[Dataset entries]

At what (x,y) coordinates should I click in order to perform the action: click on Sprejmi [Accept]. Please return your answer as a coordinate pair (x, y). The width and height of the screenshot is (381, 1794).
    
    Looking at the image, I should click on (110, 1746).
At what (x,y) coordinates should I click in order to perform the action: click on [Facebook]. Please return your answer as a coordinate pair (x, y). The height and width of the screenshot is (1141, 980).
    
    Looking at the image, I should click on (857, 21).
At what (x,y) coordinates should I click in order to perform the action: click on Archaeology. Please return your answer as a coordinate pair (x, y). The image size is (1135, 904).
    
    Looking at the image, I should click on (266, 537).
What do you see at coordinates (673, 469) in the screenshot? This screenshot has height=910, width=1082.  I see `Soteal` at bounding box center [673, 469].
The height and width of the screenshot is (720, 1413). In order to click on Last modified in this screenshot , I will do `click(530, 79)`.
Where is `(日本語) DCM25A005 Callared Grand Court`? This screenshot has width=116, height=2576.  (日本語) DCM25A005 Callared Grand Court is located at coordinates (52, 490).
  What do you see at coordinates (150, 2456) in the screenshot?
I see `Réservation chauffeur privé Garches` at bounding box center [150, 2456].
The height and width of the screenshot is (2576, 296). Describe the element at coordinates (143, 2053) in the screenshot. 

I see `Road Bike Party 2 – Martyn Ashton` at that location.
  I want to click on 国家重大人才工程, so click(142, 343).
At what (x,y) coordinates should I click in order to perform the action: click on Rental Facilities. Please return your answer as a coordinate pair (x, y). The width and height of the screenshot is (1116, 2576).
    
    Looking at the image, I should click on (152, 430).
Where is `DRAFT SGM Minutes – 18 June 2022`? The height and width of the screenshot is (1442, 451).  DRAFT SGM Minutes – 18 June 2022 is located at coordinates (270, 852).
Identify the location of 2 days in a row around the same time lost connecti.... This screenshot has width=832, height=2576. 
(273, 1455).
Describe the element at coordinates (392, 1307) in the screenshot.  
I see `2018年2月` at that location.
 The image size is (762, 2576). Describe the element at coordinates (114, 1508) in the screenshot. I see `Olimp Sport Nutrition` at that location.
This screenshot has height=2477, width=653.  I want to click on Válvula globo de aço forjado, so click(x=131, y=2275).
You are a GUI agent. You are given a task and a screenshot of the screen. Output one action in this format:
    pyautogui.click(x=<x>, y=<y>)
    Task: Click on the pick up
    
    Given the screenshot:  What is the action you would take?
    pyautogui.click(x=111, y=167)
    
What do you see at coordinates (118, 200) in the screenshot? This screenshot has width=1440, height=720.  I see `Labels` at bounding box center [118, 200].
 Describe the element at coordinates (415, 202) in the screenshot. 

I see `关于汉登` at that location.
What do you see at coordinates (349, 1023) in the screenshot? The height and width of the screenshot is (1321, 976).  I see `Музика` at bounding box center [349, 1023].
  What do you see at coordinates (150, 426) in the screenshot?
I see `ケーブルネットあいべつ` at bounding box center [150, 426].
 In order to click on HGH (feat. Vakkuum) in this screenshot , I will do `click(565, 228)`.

§ **Task goal**:
Output the data once more, exactly as it appears above.

§ **Written solution**:
At what (x,y) coordinates should I click in order to perform the action: click on Sprejmi [Accept]. Please return your answer as a coordinate pair (x, y). The width and height of the screenshot is (381, 1794).
    
    Looking at the image, I should click on (110, 1746).
At what (x,y) coordinates should I click in order to perform the action: click on [Facebook]. Please return your answer as a coordinate pair (x, y). The height and width of the screenshot is (1141, 980).
    
    Looking at the image, I should click on (857, 21).
At what (x,y) coordinates should I click in order to perform the action: click on Archaeology. Please return your answer as a coordinate pair (x, y). The image size is (1135, 904).
    
    Looking at the image, I should click on (266, 537).
What do you see at coordinates (673, 469) in the screenshot? This screenshot has height=910, width=1082.  I see `Soteal` at bounding box center [673, 469].
The height and width of the screenshot is (720, 1413). In order to click on Last modified in this screenshot , I will do `click(530, 79)`.
Where is `(日本語) DCM25A005 Callared Grand Court`? This screenshot has width=116, height=2576.  (日本語) DCM25A005 Callared Grand Court is located at coordinates (52, 490).
  What do you see at coordinates (150, 2456) in the screenshot?
I see `Réservation chauffeur privé Garches` at bounding box center [150, 2456].
The height and width of the screenshot is (2576, 296). Describe the element at coordinates (143, 2053) in the screenshot. 

I see `Road Bike Party 2 – Martyn Ashton` at that location.
  I want to click on 国家重大人才工程, so click(142, 343).
At what (x,y) coordinates should I click in order to perform the action: click on Rental Facilities. Please return your answer as a coordinate pair (x, y). The width and height of the screenshot is (1116, 2576).
    
    Looking at the image, I should click on (152, 430).
Where is `DRAFT SGM Minutes – 18 June 2022`? The height and width of the screenshot is (1442, 451).  DRAFT SGM Minutes – 18 June 2022 is located at coordinates (270, 852).
Identify the location of 2 days in a row around the same time lost connecti.... This screenshot has width=832, height=2576. 
(273, 1455).
Describe the element at coordinates (392, 1307) in the screenshot.  
I see `2018年2月` at that location.
 The image size is (762, 2576). Describe the element at coordinates (114, 1508) in the screenshot. I see `Olimp Sport Nutrition` at that location.
This screenshot has height=2477, width=653.  I want to click on Válvula globo de aço forjado, so click(x=131, y=2275).
You are a GUI agent. You are given a task and a screenshot of the screen. Output one action in this format:
    pyautogui.click(x=<x>, y=<y>)
    Task: Click on the pick up
    
    Given the screenshot:  What is the action you would take?
    pyautogui.click(x=111, y=167)
    
What do you see at coordinates (118, 200) in the screenshot? This screenshot has width=1440, height=720.  I see `Labels` at bounding box center [118, 200].
 Describe the element at coordinates (415, 202) in the screenshot. 

I see `关于汉登` at that location.
What do you see at coordinates (349, 1023) in the screenshot? The height and width of the screenshot is (1321, 976).  I see `Музика` at bounding box center [349, 1023].
  What do you see at coordinates (150, 426) in the screenshot?
I see `ケーブルネットあいべつ` at bounding box center [150, 426].
 In order to click on HGH (feat. Vakkuum) in this screenshot , I will do `click(565, 228)`.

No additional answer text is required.